The result should be a faithful copy of every entry below, with the pictures left out.

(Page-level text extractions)
╭──

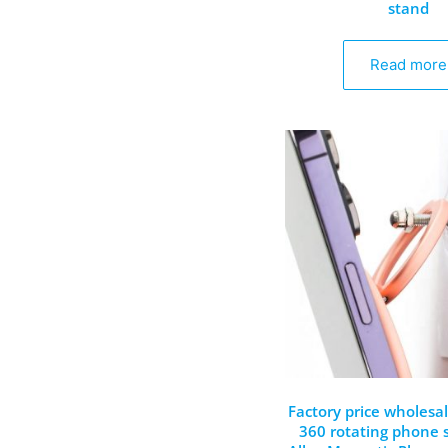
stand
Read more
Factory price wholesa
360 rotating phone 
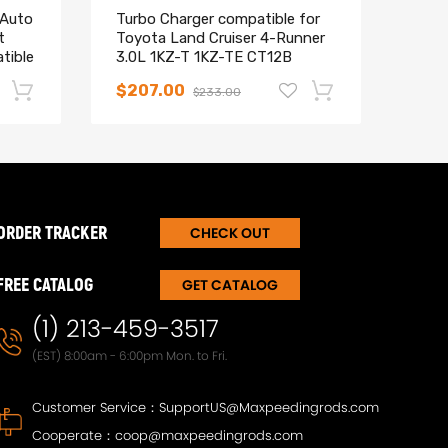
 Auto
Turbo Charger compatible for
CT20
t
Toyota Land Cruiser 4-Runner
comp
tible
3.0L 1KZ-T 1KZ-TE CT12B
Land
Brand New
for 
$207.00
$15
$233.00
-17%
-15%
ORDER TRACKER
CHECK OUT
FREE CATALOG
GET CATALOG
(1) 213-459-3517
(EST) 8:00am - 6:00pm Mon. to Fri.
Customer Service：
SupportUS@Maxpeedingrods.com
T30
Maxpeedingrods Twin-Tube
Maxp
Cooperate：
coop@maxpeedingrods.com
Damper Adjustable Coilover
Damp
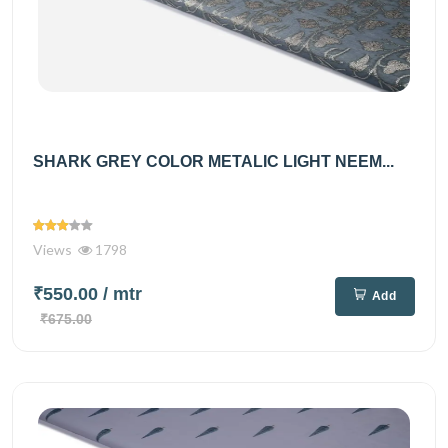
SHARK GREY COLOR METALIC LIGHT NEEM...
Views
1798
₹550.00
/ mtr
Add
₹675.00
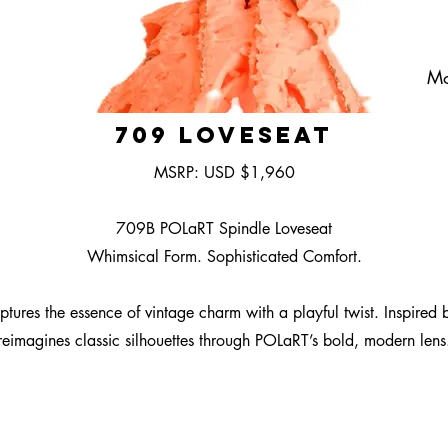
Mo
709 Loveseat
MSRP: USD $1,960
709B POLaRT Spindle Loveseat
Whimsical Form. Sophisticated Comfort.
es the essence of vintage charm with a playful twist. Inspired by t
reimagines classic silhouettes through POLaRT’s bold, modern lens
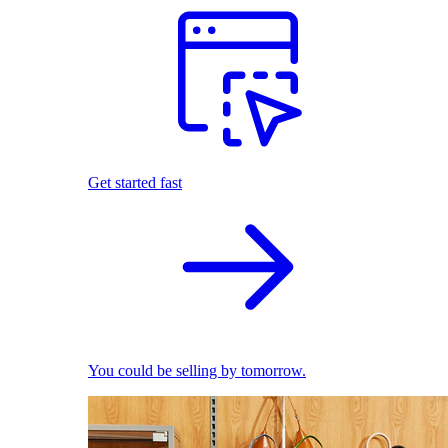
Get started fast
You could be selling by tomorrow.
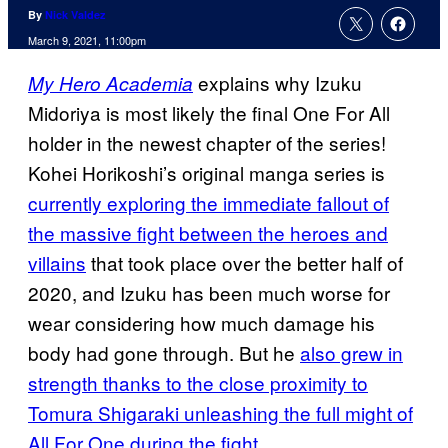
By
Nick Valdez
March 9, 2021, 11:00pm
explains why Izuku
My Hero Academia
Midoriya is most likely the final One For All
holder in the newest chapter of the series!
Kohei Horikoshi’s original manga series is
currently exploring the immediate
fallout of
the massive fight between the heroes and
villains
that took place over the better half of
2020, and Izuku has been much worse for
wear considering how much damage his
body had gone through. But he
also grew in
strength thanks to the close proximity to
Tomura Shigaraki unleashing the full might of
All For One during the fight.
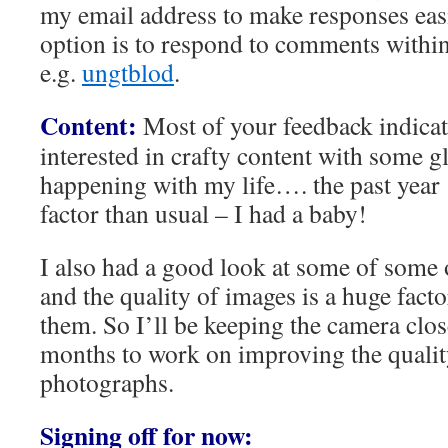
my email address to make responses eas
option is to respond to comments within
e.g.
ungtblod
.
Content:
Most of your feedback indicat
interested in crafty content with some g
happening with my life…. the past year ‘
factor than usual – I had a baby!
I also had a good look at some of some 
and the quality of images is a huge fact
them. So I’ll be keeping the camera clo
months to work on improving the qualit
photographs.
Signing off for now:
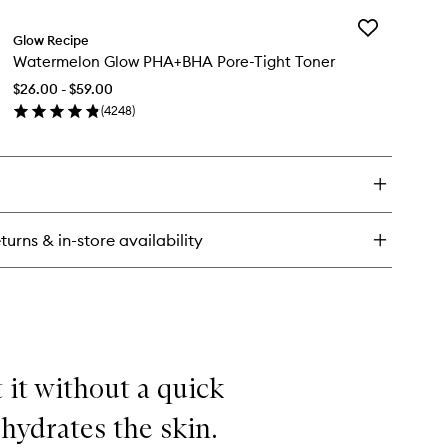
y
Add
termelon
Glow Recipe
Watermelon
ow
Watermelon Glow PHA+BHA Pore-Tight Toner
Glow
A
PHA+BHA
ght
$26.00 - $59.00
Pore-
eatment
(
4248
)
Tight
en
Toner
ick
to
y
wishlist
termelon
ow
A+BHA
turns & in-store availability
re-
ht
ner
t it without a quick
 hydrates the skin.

╰──

_Output:_
stand
Read more
Factory price wholesa
360 rotating phone 
 Auto
Turbo Charger compatible for
CT20
t
Toyota Land Cruiser 4-Runner
comp
tible
3.0L 1KZ-T 1KZ-TE CT12B
Land
Brand New
for 
$207.00
$15
$233.00
-17%
-15%
ORDER TRACKER
CHECK OUT
FREE CATALOG
GET CATALOG
(1) 213-459-3517
(EST) 8:00am - 6:00pm Mon. to Fri.
Customer Service：
SupportUS@Maxpeedingrods.com
T30
Maxpeedingrods Twin-Tube
Maxp
Cooperate：
coop@maxpeedingrods.com
Damper Adjustable Coilover
Damp
SHARK GREY COLOR METALIC LIGHT NEEM...
Views
1798
₹550.00
/ mtr
Add
₹675.00
Mo
709 Loveseat
MSRP: USD $1,960
709B POLaRT Spindle Loveseat
Whimsical Form. Sophisticated Comfort.
es the essence of vintage charm with a playful twist. Inspired by t
reimagines classic silhouettes through POLaRT’s bold, modern lens
Get started fast
You could be selling by tomorrow.
By
Nick Valdez
March 9, 2021, 11:00pm
explains why Izuku
My Hero Academia
Midoriya is most likely the final One For All
holder in the newest chapter of the series!
Kohei Horikoshi’s original manga series is
currently exploring the immediate
fallout of
the massive fight between the heroes and
villains
that took place over the better half of
2020, and Izuku has been much worse for
wear considering how much damage his
body had gone through. But he
also grew in
strength thanks to the close proximity to
Tomura Shigaraki unleashing the full might of
All For One during the fight.
my email address to make responses eas
option is to respond to comments within
e.g.
ungtblod
.
Content:
Most of your feedback indicat
interested in crafty content with some g
happening with my life…. the past year ‘
factor than usual – I had a baby!
I also had a good look at some of some 
and the quality of images is a huge fact
them. So I’ll be keeping the camera clo
months to work on improving the qualit
photographs.
Signing off for now:
y
Add
termelon
Glow Recipe
Watermelon
ow
Watermelon Glow PHA+BHA Pore-Tight Toner
Glow
A
PHA+BHA
ght
$26.00 - $59.00
Pore-
eatment
(
4248
)
Tight
en
Toner
ick
to
y
wishlist
termelon
ow
A+BHA
turns & in-store availability
re-
ht
ner
t it without a quick
 hydrates the skin.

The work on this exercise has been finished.